Methods of memory bitmap verification for finished product

Abstract

Improved methods for verifying that a physical location of a memory matches a design logical representation, without having to use a focused ion beam to physically damage a memory location. A first method provides that EMMI is used to identify the physical location of a failing memory bit. A second method provides that a physical location is damaged with a laser, as is used to open hard wired fuses, and then the DUT is electrically tested and the memory built in self test (MEM BIST) repair is used to identify the logical address for the damaged region. A third method provides that a physical location is damaged using an electrical test on the ATE that causes an onboard fuse element in the memory arrays to be broken through the application of a high voltage.

Description

Background

The present invention generally relates to methods for performing failure analysis of semiconductor memory, and more specifically relates to a method for performing logical to physical verification of semiconductor memory by intentionally creating an electrical design “defect” within the physical representation of a design layout.

During the failure analysis of semiconductor memory, it is necessary to know the physical location of a failing memory bit, but typically what is available from the design is merely the design logical representation of the failing bit. Once the logical location is determined, a scramble equation is used to identify the physical location of the failing bit, based on the logical location. As such, the scramble equation effectively converts the logical location to the physical location of the failing bit. However, often there are errors in the scramble mapping. As a result, there is a need to physically verify that the determined physical location is correct.
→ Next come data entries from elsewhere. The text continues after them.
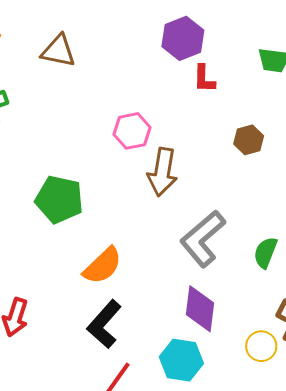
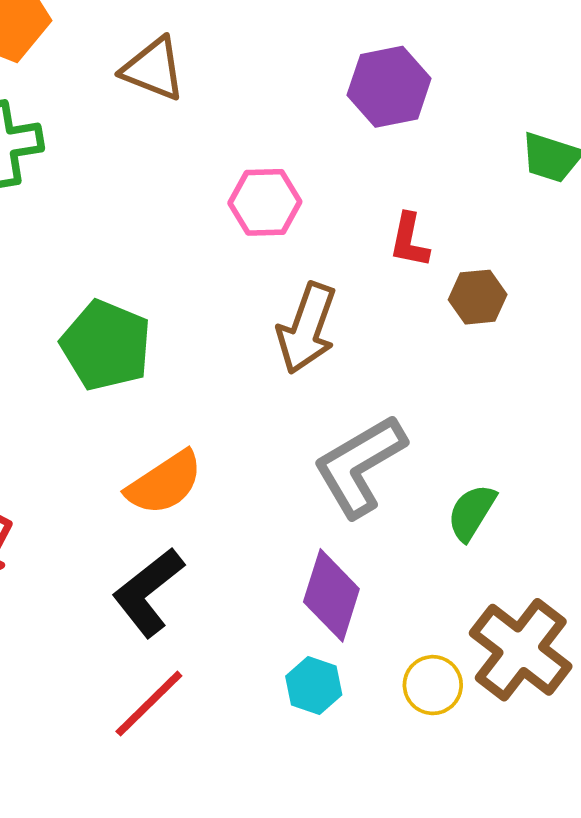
red L-shape: (204, 79) -> (409, 240), moved
pink hexagon: (132, 131) -> (265, 202), moved
cyan hexagon: (181, 360) -> (314, 685), moved, size x0.7

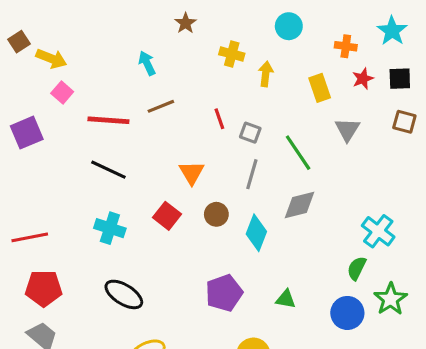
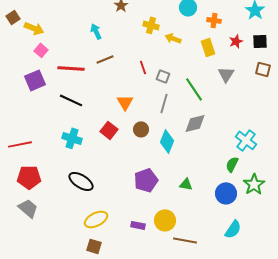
orange cross: (346, 46) -> (214, 20), moved
yellow arrow: (266, 74) -> (173, 38), turned -77
purple square: (27, 133) -> (35, 80), moved

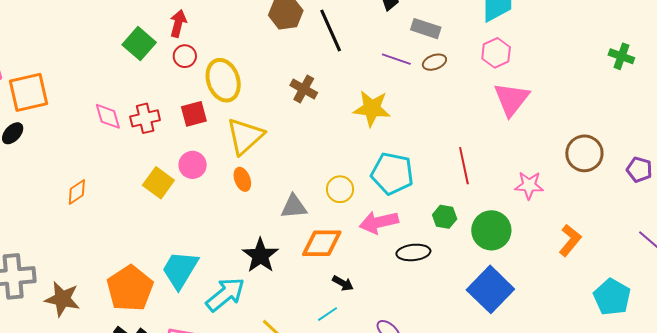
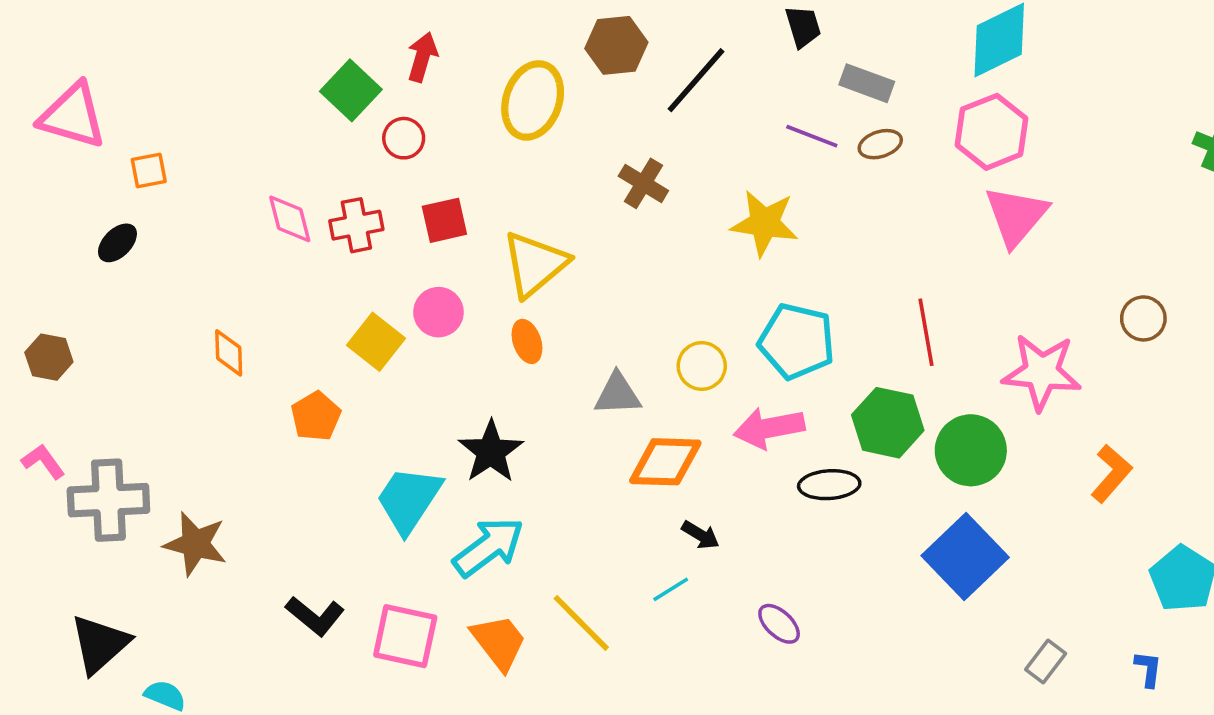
black line: (331, 30) -> (696, 80), turned 63
pink hexagon: (496, 53) -> (992, 132), size x1.4
red circle: (185, 56) -> (404, 138), moved
yellow ellipse: (223, 80) -> (533, 100), moved, turned 36
orange square: (29, 92) -> (149, 171), size x0.5
brown circle: (584, 153) -> (1143, 318), size x0.7
pink star: (529, 185) -> (1042, 372), size x1.5
orange diamond: (77, 192) -> (229, 353), turned -60
green hexagon: (445, 217) -> (888, 423), size x1.6
black star: (260, 255) -> (491, 452), moved
orange pentagon: (130, 288) -> (316, 416), moved, size x0.6

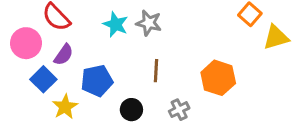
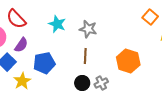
gray star: (149, 23) -> (88, 29), moved
black circle: (131, 110) -> (82, 83), moved

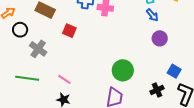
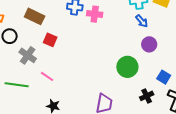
red square: (69, 31) -> (50, 40), moved
green circle: (123, 70) -> (127, 67), moved
pink line: (64, 79) -> (47, 76), moved

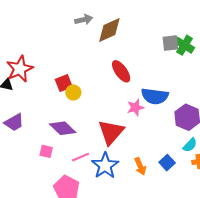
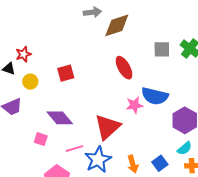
gray square: (170, 43) -> (162, 49), moved
red star: (20, 69) -> (23, 54), size x0.6
yellow circle: (73, 92) -> (30, 82), moved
If this verification is not performed, then failure analysis will subsequently be performed on the incorrect memory location, incurring extra delays and costs.

Currently, the typical method to verify that the calculated physical location is correct is to use a focused ion beam (FIB) to physically damage that particular memory location and then retest it. FIG. 1 provides a flow diagram which illustrates the typical method in more detail. As shown, the process is started (bubble 100 in FIG. 1) and initially a package unit, such as a flip-chip package, is decapped (block 102 in FIG. 1). Then, design layout CAD files are accessed to identify circuitry in the memory area of interest (block 104 in FIG. 1). Then, a focused ion beam (FIB) and the CAD software are used to navigate through the backside of the silicon and physically damage the identified location (block 106 in FIG. 1). Subsequently, electrical verification is performed on the Automated Test Equipment (ATE) to confirm that the electrical address matches the physical site which was damaged using the focused ion beam (block 108 in FIG. 1). If the electrical results indicate that the electrical address matches the physical site which was damaged (diamond 110 in FIG. 1), the process is ended (bubble 112 in FIG. 1). Otherwise, the focused ion beam (FIB) and the CAD software are used to navigate through the backside of the silicon and physically damage another location (block 106 in FIG. 1), and electrical verification is again performed on the Automated Test Equipment (ATE) to confirm that the electrical address matches the physical site which was damaged using the focused ion beam (block 108 in FIG. 1), and so on.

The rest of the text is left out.